Squin kernel statements¶
To represent quantum executions, we write and construct squin kernels. These kernels can use the typical structure of python functions -- inputs, outputs, for loops, control flow, subroutines, and so forth -- as a feature of the underlying base Kirin statements. Because one can intermix control flow with operations and measurement, arbitrary mid-circuit feed forward comes for "free".
There are four sets of statements which you can use to represent quantum programs:
squin.qubit
- Manipulation and declaration of the qubits themselves.squin.gate
- Wrapper functions around operations which execute gates on qubitssquin.op
- The wider class of quantum operations on qubits, on which to build custom gatessquin.noise
- Representing noise effects on the qubits.
The first set of expressions are the familiar representations of quantum gates, measurements, and qubits, under the squin.qubit
and squin.gate
namespaces. The gate namespace is a collection of common gates written as methods; the gate API documentation is here. The qubit namespace is used to create, measure, and apply operations to qubits; the qubit API documentation is here.
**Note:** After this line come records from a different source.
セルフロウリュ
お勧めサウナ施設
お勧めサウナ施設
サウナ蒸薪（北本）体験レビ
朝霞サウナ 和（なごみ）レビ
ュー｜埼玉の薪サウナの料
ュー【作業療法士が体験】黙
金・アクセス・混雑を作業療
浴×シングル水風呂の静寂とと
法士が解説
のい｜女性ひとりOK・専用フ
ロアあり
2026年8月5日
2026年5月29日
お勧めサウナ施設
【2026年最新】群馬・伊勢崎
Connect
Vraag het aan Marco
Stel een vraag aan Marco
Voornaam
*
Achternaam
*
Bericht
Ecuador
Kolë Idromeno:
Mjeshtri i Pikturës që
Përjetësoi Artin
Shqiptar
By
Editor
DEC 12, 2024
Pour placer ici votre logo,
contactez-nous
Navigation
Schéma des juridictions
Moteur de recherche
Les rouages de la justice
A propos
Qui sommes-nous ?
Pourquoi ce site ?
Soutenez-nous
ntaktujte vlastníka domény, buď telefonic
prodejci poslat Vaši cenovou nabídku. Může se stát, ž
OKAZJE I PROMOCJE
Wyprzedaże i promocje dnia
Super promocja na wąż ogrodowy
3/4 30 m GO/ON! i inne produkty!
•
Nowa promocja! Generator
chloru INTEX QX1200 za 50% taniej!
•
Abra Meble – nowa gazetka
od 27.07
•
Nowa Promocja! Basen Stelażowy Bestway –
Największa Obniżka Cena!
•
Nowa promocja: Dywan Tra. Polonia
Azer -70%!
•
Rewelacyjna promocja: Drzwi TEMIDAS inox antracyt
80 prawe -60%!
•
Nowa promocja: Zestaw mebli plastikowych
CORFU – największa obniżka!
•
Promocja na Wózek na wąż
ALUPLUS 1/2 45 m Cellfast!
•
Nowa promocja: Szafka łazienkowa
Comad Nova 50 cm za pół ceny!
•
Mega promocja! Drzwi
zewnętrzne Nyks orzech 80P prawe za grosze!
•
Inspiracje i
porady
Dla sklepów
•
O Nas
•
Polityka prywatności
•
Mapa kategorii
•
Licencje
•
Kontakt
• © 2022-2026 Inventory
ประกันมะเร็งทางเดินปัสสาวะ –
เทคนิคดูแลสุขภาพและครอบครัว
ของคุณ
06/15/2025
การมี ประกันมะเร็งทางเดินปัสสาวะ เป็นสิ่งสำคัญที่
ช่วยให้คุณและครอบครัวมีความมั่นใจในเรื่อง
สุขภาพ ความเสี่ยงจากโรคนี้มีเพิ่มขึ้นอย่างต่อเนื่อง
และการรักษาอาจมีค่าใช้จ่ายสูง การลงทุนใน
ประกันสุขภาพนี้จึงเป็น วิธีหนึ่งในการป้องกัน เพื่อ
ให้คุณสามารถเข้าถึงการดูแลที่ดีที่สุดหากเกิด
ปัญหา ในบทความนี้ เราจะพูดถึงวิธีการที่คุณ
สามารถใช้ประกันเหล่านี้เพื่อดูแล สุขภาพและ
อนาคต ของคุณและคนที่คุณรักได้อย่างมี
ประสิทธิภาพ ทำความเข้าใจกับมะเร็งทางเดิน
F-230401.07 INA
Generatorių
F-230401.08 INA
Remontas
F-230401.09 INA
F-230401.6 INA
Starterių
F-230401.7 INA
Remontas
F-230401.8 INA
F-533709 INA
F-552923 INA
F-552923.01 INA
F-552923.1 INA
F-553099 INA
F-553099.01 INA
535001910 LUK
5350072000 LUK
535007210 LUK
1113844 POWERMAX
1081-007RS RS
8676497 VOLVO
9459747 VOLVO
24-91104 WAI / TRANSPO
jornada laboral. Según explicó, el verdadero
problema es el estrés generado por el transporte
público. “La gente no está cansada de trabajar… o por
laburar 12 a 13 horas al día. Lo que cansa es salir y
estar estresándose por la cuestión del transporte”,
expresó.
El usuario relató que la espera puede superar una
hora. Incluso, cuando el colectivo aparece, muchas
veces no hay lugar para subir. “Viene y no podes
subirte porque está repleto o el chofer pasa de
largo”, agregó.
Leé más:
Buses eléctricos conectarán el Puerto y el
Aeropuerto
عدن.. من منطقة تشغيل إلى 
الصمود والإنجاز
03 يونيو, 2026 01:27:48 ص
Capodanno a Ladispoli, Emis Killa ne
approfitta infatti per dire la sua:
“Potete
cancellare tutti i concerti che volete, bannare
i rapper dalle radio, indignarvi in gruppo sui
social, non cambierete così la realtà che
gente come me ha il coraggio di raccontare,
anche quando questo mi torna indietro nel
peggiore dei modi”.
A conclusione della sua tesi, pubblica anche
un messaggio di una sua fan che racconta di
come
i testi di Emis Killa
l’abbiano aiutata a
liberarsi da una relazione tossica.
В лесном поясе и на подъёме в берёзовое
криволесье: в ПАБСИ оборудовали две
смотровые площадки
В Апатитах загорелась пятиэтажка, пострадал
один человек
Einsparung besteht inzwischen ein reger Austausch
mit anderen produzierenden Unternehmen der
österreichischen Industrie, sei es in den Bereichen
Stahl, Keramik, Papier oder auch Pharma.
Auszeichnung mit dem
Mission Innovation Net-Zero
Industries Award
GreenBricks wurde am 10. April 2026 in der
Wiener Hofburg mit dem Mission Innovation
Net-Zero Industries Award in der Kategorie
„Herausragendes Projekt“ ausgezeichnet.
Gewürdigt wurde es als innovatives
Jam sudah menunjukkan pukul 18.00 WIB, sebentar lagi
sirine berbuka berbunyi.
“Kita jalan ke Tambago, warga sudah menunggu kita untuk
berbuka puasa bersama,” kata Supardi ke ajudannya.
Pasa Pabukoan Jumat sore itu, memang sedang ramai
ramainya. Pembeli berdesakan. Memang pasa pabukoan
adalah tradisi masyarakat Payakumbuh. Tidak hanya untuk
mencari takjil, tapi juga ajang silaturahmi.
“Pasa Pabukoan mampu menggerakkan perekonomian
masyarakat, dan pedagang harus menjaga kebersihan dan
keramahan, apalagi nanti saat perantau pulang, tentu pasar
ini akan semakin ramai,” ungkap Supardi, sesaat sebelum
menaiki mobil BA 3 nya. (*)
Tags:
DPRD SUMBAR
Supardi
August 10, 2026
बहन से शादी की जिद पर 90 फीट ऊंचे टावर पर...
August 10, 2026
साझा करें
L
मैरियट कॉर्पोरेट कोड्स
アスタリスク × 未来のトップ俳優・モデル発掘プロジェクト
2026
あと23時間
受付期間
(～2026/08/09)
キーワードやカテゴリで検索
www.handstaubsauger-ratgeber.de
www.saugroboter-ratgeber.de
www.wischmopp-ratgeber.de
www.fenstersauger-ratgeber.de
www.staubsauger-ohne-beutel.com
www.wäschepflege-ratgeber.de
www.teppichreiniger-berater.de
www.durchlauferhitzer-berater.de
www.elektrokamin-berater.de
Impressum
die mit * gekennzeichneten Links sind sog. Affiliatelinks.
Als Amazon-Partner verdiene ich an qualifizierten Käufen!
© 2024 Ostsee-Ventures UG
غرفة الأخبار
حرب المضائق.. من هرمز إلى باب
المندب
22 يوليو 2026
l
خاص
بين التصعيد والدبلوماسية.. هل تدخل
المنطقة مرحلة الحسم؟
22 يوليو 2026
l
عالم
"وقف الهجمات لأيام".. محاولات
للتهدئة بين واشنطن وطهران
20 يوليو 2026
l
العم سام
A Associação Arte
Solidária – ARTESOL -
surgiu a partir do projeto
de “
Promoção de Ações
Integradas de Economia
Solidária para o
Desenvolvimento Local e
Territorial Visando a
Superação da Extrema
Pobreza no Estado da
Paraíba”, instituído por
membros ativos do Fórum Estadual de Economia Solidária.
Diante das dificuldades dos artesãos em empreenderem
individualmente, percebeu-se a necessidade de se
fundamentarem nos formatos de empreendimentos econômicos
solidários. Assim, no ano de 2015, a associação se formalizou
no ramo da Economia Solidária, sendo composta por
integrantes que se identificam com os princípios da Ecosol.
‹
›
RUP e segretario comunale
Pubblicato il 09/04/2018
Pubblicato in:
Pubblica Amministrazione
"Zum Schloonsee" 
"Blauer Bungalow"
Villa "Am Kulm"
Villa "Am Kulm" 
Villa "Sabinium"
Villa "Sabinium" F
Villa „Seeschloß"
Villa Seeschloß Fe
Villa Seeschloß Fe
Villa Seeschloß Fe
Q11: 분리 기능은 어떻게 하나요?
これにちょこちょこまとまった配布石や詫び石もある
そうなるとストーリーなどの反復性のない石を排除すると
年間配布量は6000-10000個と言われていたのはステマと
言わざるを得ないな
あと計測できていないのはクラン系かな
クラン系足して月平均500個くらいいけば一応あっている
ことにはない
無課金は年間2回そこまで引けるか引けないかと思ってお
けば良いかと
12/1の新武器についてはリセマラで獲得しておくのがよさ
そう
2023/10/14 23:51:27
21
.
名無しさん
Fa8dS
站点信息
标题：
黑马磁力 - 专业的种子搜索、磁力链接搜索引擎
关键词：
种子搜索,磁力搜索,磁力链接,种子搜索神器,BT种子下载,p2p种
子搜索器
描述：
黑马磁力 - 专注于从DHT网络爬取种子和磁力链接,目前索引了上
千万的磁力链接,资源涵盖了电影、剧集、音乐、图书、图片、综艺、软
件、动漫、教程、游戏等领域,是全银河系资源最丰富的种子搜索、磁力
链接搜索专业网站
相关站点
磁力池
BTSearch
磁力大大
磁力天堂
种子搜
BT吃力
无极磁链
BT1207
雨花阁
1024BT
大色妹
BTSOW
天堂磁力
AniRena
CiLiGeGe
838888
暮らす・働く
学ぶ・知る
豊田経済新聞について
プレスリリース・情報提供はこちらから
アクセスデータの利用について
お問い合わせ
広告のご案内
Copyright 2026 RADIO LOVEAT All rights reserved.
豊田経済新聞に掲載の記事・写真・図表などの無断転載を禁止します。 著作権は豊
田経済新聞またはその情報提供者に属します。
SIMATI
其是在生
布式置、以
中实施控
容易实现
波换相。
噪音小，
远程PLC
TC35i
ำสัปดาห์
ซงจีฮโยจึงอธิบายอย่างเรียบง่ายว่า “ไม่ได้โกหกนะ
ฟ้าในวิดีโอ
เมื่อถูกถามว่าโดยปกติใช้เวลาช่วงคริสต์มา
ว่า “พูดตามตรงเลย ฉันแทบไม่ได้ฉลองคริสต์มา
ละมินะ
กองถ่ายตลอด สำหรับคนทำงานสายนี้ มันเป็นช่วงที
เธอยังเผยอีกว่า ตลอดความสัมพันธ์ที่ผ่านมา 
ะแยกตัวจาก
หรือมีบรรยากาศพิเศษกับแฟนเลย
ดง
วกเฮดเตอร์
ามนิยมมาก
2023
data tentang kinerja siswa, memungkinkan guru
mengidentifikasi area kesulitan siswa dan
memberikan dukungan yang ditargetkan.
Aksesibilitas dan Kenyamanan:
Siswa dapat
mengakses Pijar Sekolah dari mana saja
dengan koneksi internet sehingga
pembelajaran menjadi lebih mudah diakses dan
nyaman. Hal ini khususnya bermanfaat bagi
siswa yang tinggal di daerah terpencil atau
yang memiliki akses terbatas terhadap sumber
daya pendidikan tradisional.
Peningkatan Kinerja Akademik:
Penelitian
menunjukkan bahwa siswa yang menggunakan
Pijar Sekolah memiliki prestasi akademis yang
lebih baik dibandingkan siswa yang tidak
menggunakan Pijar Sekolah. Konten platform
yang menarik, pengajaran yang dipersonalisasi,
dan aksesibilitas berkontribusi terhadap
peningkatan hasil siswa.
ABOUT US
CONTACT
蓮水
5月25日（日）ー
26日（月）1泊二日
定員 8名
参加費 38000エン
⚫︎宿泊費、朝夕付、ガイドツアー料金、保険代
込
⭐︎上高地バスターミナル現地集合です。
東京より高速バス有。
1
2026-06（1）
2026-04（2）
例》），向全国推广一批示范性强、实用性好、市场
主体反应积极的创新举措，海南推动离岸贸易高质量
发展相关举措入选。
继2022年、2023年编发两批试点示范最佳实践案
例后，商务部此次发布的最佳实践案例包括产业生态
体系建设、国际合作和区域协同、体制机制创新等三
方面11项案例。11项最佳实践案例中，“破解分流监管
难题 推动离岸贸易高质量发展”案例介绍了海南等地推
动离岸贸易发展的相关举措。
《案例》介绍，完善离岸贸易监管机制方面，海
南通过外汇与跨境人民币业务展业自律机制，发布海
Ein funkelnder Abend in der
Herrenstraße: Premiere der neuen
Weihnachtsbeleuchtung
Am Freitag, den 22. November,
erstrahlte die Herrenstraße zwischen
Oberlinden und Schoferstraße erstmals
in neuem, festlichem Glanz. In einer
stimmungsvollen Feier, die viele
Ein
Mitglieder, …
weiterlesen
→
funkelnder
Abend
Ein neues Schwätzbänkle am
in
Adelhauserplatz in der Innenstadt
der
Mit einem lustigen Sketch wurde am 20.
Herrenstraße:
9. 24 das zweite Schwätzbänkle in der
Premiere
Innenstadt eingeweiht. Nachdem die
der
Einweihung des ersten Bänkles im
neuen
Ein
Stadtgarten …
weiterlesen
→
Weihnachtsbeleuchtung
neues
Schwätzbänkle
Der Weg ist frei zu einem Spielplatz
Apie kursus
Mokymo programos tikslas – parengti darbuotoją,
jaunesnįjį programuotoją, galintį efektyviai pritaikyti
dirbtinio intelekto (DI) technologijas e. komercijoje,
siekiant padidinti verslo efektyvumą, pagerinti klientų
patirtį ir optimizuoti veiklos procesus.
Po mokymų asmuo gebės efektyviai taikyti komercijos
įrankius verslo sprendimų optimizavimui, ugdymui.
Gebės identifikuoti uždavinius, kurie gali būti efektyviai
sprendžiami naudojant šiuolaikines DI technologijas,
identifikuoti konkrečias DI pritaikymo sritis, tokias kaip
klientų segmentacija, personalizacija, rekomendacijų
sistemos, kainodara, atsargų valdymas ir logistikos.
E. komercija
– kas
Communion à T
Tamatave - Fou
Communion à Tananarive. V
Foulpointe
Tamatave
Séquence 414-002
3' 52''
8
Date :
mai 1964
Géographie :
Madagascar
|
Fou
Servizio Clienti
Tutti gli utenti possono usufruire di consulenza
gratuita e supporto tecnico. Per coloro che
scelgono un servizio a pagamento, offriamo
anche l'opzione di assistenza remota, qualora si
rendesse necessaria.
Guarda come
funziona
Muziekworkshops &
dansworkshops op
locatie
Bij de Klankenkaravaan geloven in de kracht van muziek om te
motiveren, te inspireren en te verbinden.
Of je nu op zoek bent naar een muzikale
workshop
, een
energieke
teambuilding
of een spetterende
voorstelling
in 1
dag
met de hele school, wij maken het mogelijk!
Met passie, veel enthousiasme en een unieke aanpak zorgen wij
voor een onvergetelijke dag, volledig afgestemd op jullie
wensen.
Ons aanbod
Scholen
You are also able to define your own custom gates using the op
dialects. The op API documentation is here. Operators are gates and other quantum operations decoupled from application on particular target qubits. Each squin.gate
method is actually its own kernel which creates an operation and then applies it to a particular qubit. Separating the definition of operators from their application to qubits enables several convenient analysis techniques, such as identifying equivalent gates with common subexpressions elimination. Note that operators do not necessarily have to be unitary and can more widely represent objects such as observables and Hamiltonians.
Finally, the squin.noise
namespace contains statements to represent noise. The API documentation is here.
Writing custom gates with the squin.op
dialect¶
Let's make some operators and gates that go beyond the basic operators using the squin.op
dialects. Note that more complicated functionalities, such as T state teleportation, may need function signatures that do not match that of the built-in squin.gate
functions, and might need to be written using op
. For example, consider a kernel that applies a controlled T gate to a register of qubits:
@squin.kernel
def controlled_t(qubit1: bloqade.types.Qubit, qubit2: bloqade.types.Qubit) -> None:
"""
A controlled T gate, aka a sqrt{CZ} gate.
---o---
|
---T---
"""
t = squin.op.t()
ctrl = squin.op.control(t, n_controls=1)
squin.qubit.apply(ctrl, qubit1, qubit2)
Using Bloqade kernels¶
A key feature of kernels is the ability to do complex control flow similar to how one might program python. For example, one can use a for loop to apply the same gate to multiple qubits to prepare a GHZ state.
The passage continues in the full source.